(DATA FOR ANALYSIS)

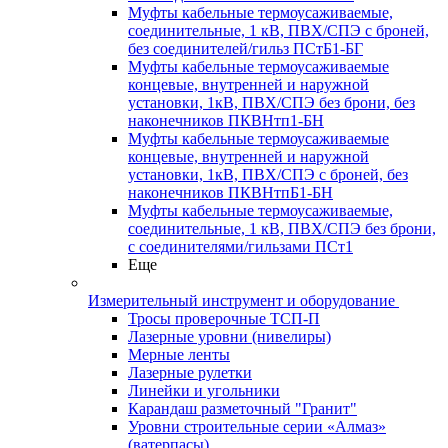
Муфты кабельные термоусаживаемые,
соединительные, 1 кВ, ПВХ/СПЭ с броней,
без соединителей/гильз ПСтБ1-БГ
Муфты кабельные термоусаживаемые
концевые, внутренней и наружной
установки, 1кВ, ПВХ/СПЭ без брони, без
наконечников ПКВНтп1-БН
Муфты кабельные термоусаживаемые
концевые, внутренней и наружной
установки, 1кВ, ПВХ/СПЭ с броней, без
наконечников ПКВНтпБ1-БН
Муфты кабельные термоусаживаемые,
соединительные, 1 кВ, ПВХ/СПЭ без брони,
с соединителями/гильзами ПСт1
Еще
Измерительный инструмент и оборудование
Тросы проверочные ТСП-П
Лазерные уровни (нивелиры)
Мерные ленты
Лазерные рулетки
Линейки и угольники
Карандаш разметочный "Гранит"
Уровни строительные серии «Алмаз»
(ватерпасы)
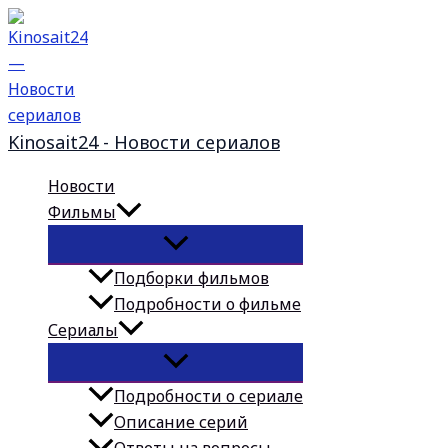
Перейти
к
содержимому
Kinosait24 - Новости сериалов
Новости
Фильмы
Подборки фильмов
Подробности о фильме
Сериалы
Подробности о сериале
Описание серий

(End DATA FOR ANALYSIS)

Check each line of the listing above. Copy it if it holds the string "брони".

установки, 1кВ, ПВХ/СПЭ без брони, без
соединительные, 1 кВ, ПВХ/СПЭ без брони,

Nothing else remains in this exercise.